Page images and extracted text
====================

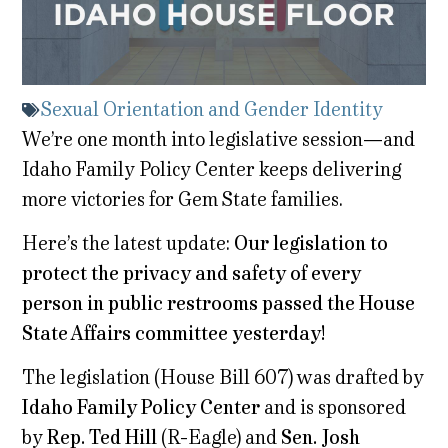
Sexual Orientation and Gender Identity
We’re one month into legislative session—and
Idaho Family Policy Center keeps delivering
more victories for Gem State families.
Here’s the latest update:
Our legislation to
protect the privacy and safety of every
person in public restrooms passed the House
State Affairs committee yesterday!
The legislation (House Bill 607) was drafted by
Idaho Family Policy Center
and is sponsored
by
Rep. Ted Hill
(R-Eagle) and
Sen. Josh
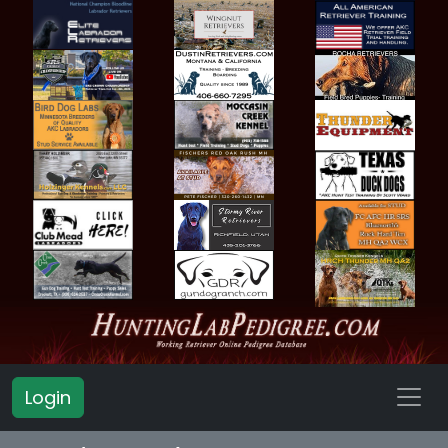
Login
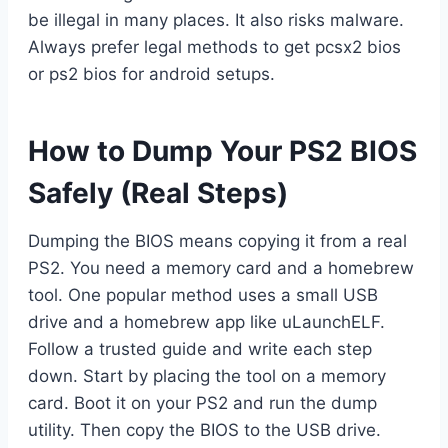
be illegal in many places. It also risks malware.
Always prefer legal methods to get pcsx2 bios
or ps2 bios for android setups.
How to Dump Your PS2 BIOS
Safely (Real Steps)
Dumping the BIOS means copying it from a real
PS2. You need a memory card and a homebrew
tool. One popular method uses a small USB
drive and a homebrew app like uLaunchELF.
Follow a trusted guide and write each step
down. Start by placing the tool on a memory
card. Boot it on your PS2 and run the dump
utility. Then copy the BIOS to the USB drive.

====================

ABOUT THIS EXERCISE
Extract every line from the one containing "PS2. You need a memory card and a homebrew" through the last line of the data, inclusive, exactly as written.

TASK OUTPUT
PS2. You need a memory card and a homebrew
tool. One popular method uses a small USB
drive and a homebrew app like uLaunchELF.
Follow a trusted guide and write each step
down. Start by placing the tool on a memory
card. Boot it on your PS2 and run the dump
utility. Then copy the BIOS to the USB drive.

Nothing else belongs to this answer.